Les savoirs scientifiques en temps de crise : un outil démocratique et émancipateur

, par   Jérôme Santolini
Installation artistique de Thorsten Goldberg sur le Kathleen Andrews Transit Garage à Edmonton, Alberta, Canada.
Installation artistique de Thorsten Goldberg sur le Kathleen Andrews Transit Garage à Edmonton, Alberta, Canada. Les hangars à bus abritent la flotte de bus électriques d’Edmonton.
Photo David Dodge, GreenEnergyFutures.ca

Lire l’article complet dans la revue "Silence" :

Les crises du Coronavirus ont agi comme un révélateur du profond malaise qui s’est installé dans les rapports entre sciences et société mettant en scène des savoirs mal mobilisés, de violentes controverses publiques, des comités d’experts au pouvoir obscur, et une parole scientifique de moins en moins comprise et perçue davantage comme un instrument politique que comme un dispositif cherchant à éclairer le monde dans lequel nous vivons. Cette confusion généralisée a révélé une profonde rupture entre les champs scientifique et politique, une incompréhension et une défiance de plus en plus exacerbée. Pourtant, en dépit (ou à cause) de la violence des tensions et de l’urgence de la situation, cette période a donné lieu à peu de réflexions de fond sur les origines, les causes et les mécanismes qui ont conduit à cette rupture.
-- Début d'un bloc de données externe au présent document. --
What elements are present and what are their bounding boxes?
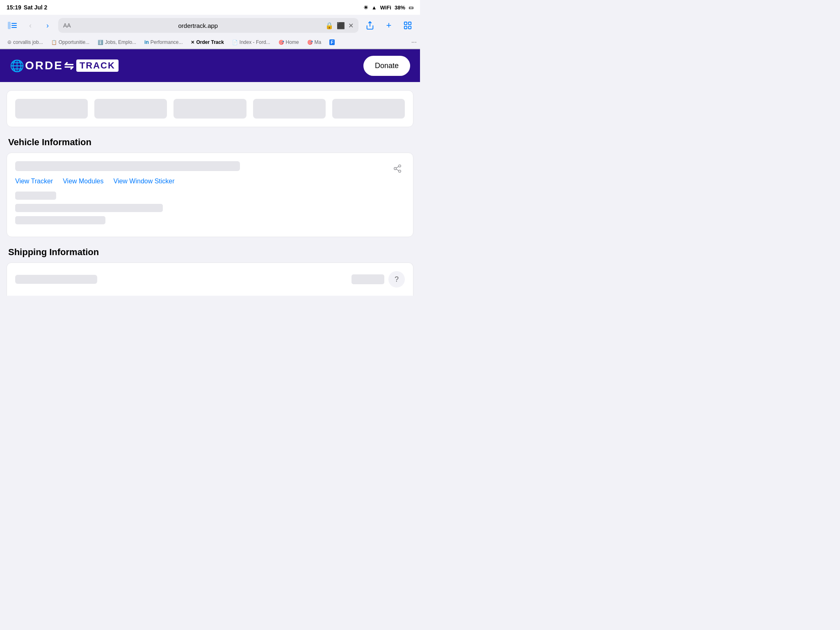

Depuis près de 20 ans, Sciences Citoyennes cherche à mettre en lumière les relations entre les activités scientifiques et les décisions politiques afin de « remettre les sciences en société, en démocratie » (1). La crise sanitaire, sociale et politique que nous traversons confirme le diagnostic que nous posons depuis longtemps sur l’état de nos rapports aux savoirs. Aujourd’hui le divorce entre les dimensions du savoir et du pouvoir pose un grave danger pour l’exercice de nos démocraties.

Quels rapports sciences-politique ?

Nous proposons de décrire les rapports qui ont émergé entre sciences et politique selon trois
modalités : la Science-Instrument, la Science-Privilège, la Science-Menace.

La Science comme instrument

Pour la majorité de nos concitoyen·nes, et particulièrement pour celles et ceux engagés dans des activités politiques au sens large, les productions scientifiques sont au service de la société, avec comme rôle social celui d’éclairer la prise de décision publique. La société fait donc appel aux experts afin de produire publiquement les savoirs scientifiques qui permettront de guider au mieux les politiques publiques. Il y a dans cette représentation de la science une stricte séparation entre pouvoirs et savoirs. D’un côté l’expert dépolitisé dit la connaissance – la plus objective, neutre et vraie possible – libre de tout enjeu personnel ou politique. De l’autre, le politique ignorant pondère l’ensemble des informations afin de prendre la meilleure décision publique.

Dans ce régime de l’expertise, les problèmes sont nécessairement liés à un manque de diffusion de la culture scientifique dans l’espace public. Si les populations ne comprennent pas, n’adhèrent pas, c’est qu’elles n’ont compris ni les fondements scientifiques de la décision, ni sa nécessité politique. Cette vision élitiste considère les savoirs comme un instrument d’autorité, dont la production est réservée aux savants et l’usage aux gouvernants. Il n’est donc pas nécessaire de construire, d’éprouver, de partager collectivement les savoirs. Seuls les savants-experts ont autorité à dire la Science, seuls les gouvernants ont autorité à utiliser cette expertise pour décider et agir au nom des autres.

L’échec des politiques publiques est attribué aux populations (pourtant captives et passives) et à leur incapacité implicite à comprendre les réalités scientifiques et les enjeux politiques, et à s’y adapter. La dimension de la « responsabilité » politique est éludée pour ne devenir que l’expression d’un pouvoir sans contreparties, sans limites, et in fine sans responsabilités. Les sciences sont capturées et réduites à un objet technique au service de politiques déconnectées de la volonté et de l’expression citoyenne. Dans ce schéma de Science-Instrument, une question devrait s’imposer impérativement aux scientifiques : la Science est-elle toujours au service de l’intérêt général ?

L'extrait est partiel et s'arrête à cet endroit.